▶ Input data
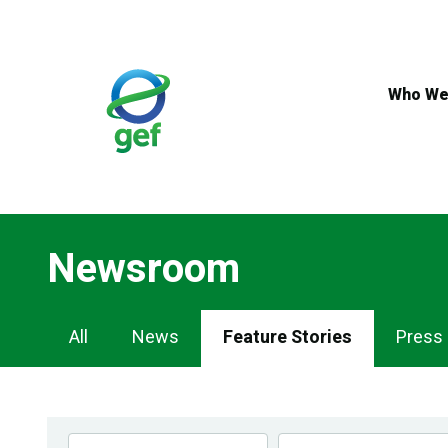
Skip
to
main
content
Who We
Newsroom
Newsroom
All
News
Feature Stories
Press
Navigation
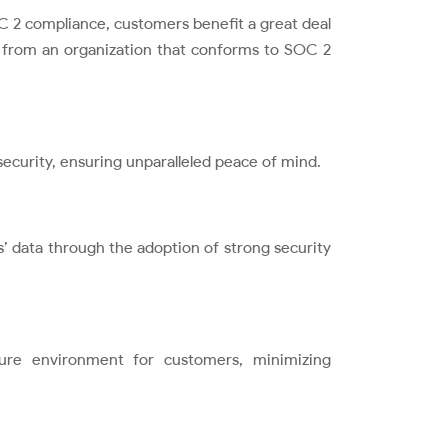
C 2 compliance, customers benefit a great deal
e from an organization that conforms to SOC 2
ecurity, ensuring unparalleled peace of mind.
’ data through the adoption of strong security
ure environment for customers, minimizing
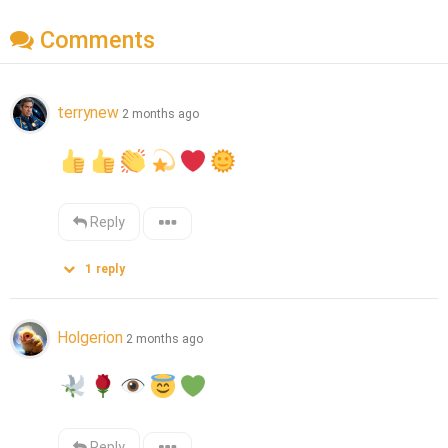
Comments
terrynew
2 months ago
Reply
1
reply
Holgerion
2 months ago
Reply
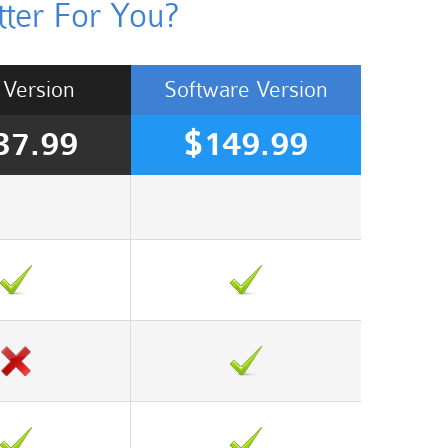
ter For You?
Version
Software
Version
37.99
$149.99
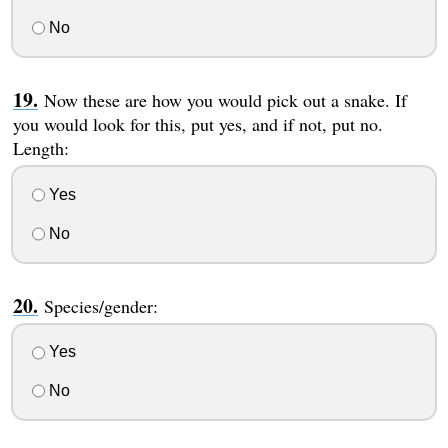
No
Now these are how you would pick out a snake. If
you would look for this, put yes, and if not, put no.
Length:
Yes
No
Species/gender:
Yes
No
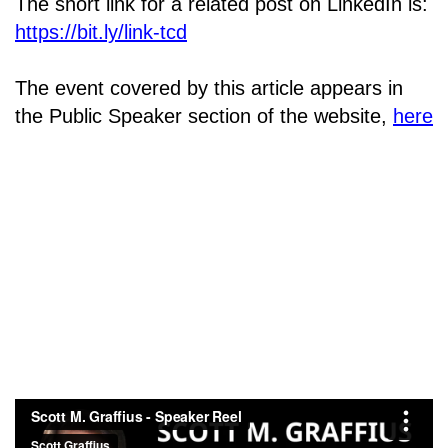
The short link for a related post on LinkedIn is:
https://bit.ly/link-tcd
The event covered by this article appears in
the Public Speaker section of the website,
here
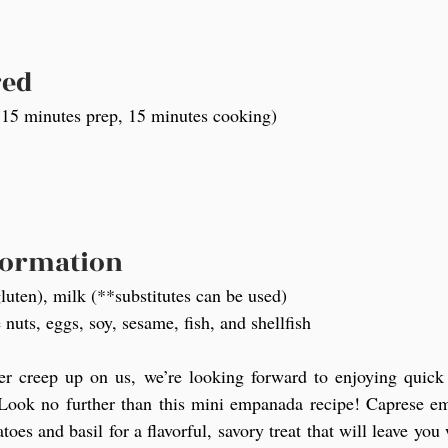
red
 15 minutes prep, 15 minutes cooking)
formation
luten), milk (**substitutes can be used)
 nuts, eggs, soy, sesame, fish, and shellfish
 creep up on us, we’re looking forward to enjoying quick f
 Look no further than this mini empanada recipe! Caprese emp
oes and basil for a flavorful, savory treat that will leave you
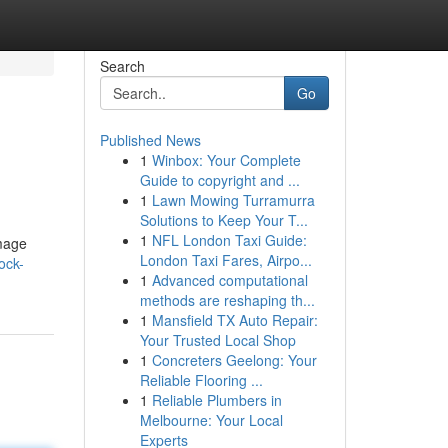
Search
Go
Published News
1
Winbox: Your Complete
Guide to copyright and ...
1
Lawn Mowing Turramurra
Solutions to Keep Your T...
1
NFL London Taxi Guide:
image
London Taxi Fares, Airpo...
ock-
1
Advanced computational
methods are reshaping th...
1
Mansfield TX Auto Repair:
Your Trusted Local Shop
1
Concreters Geelong: Your
Reliable Flooring ...
1
Reliable Plumbers in
Melbourne: Your Local
Experts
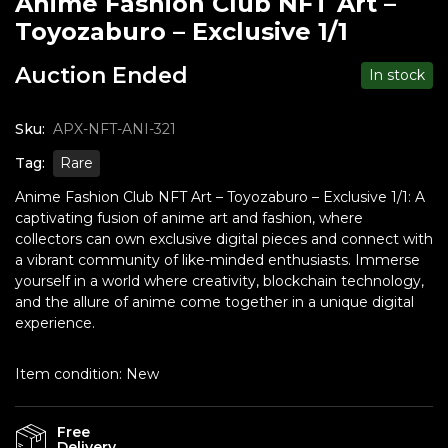
Anime Fashion Club NFT Art –
Toyozaburo – Exclusive 1/1
Auction Ended
In stock
Sku:
APX-NFT-ANI-321
Tag:
Rare
Anime Fashion Club NFT Art – Toyozaburo – Exclusive 1/1: A
captivating fusion of anime art and fashion, where
collectors can own exclusive digital pieces and connect with
a vibrant community of like-minded enthusiasts. Immerse
yourself in a world where creativity, blockchain technology,
and the allure of anime come together in a unique digital
experience.
Item condition:
New
Free
Delivery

▶ Exercise directions
Exactly as written, please give again the lines from the beginning of the listing through the line containing "ecurity, ensuring unparalleled peace of mind.", inclusive, without any pictures.

▶ Expected answer
Skip
to
main
content
Who We
Newsroom
Newsroom
All
News
Feature Stories
Press
Navigation
C 2 compliance, customers benefit a great deal
e from an organization that conforms to SOC 2
ecurity, ensuring unparalleled peace of mind.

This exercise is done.